### Task goal
Find the lines below holding the word "Показать" and copy each of them.

### Data section
┌────────

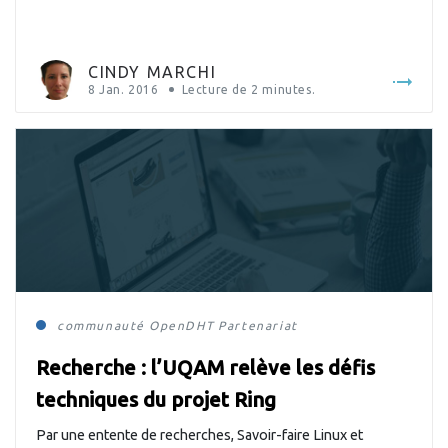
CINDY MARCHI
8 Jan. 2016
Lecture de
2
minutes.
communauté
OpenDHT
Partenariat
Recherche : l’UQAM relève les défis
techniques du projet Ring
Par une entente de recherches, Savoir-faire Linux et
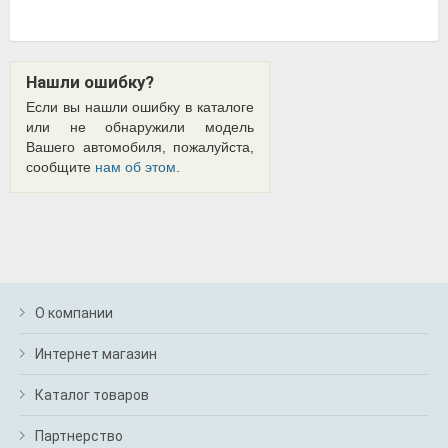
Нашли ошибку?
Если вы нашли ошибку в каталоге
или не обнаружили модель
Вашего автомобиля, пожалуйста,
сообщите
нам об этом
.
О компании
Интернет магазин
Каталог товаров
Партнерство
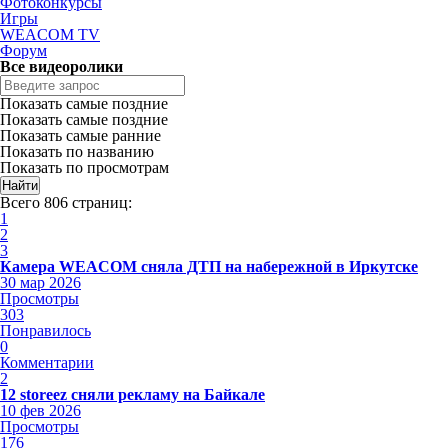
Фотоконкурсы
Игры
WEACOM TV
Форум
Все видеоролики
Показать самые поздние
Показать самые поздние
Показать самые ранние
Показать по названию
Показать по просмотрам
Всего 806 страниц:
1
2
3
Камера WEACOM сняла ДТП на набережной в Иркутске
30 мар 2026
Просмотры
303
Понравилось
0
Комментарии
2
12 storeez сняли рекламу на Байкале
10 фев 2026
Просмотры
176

└────────
┌────────

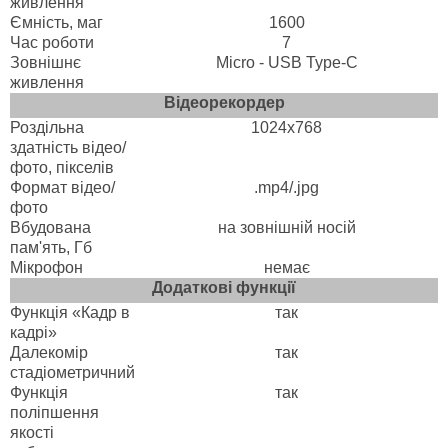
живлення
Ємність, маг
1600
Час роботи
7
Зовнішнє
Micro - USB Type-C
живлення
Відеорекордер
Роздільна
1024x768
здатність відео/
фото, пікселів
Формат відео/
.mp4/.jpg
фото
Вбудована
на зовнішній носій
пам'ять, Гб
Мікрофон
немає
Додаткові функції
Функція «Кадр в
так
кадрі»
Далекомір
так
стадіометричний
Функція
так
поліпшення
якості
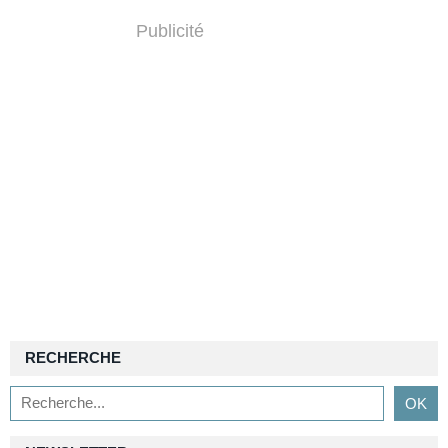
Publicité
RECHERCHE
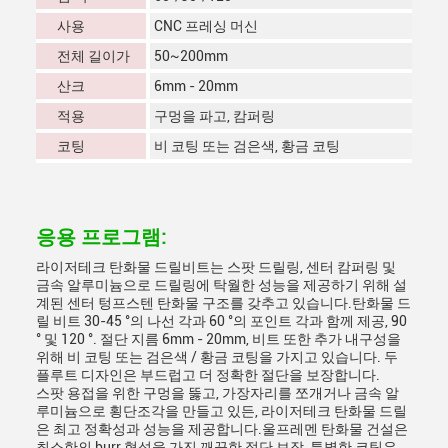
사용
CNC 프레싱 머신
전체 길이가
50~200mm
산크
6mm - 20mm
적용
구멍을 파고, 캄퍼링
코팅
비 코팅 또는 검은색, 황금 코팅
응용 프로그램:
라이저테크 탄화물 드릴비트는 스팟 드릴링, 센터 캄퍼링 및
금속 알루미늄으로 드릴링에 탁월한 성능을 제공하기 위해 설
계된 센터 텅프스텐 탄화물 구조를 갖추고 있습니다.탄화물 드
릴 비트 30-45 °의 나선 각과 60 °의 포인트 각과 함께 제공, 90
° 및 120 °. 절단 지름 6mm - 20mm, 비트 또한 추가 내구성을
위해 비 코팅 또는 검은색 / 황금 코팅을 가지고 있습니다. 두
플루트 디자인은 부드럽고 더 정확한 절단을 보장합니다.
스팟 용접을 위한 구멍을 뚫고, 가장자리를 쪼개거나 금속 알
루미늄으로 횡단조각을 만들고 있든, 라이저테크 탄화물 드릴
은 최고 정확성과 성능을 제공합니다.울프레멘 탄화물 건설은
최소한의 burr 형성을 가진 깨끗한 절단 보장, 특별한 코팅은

└────────
┌────────

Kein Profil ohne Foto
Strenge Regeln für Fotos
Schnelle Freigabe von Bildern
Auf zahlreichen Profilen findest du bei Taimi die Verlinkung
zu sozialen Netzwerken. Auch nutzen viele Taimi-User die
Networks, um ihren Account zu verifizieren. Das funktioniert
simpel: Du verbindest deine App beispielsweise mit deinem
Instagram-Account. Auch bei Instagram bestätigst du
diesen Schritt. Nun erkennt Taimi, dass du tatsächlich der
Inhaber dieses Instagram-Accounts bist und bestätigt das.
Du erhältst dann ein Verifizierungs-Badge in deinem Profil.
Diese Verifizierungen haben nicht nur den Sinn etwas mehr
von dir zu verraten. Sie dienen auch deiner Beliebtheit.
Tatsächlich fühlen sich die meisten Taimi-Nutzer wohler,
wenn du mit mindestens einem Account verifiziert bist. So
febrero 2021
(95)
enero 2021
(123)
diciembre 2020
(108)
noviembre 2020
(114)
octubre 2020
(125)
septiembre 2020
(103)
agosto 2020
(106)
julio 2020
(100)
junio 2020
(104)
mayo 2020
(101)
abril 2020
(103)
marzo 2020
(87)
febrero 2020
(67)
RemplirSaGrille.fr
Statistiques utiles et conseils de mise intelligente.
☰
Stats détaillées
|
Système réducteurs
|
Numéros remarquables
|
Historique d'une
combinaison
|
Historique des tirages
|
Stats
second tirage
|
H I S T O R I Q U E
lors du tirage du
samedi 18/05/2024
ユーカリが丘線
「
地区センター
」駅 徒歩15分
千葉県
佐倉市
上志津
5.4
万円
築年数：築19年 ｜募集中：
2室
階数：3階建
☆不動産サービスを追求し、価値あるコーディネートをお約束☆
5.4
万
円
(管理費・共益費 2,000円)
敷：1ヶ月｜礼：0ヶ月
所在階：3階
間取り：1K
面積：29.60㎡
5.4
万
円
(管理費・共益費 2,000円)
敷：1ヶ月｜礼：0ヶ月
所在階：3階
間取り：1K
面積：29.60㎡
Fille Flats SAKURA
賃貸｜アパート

└────────

### Solution to the problem
Показать самые поздние
Показать самые поздние
Показать самые ранние
Показать по названию
Показать по просмотрам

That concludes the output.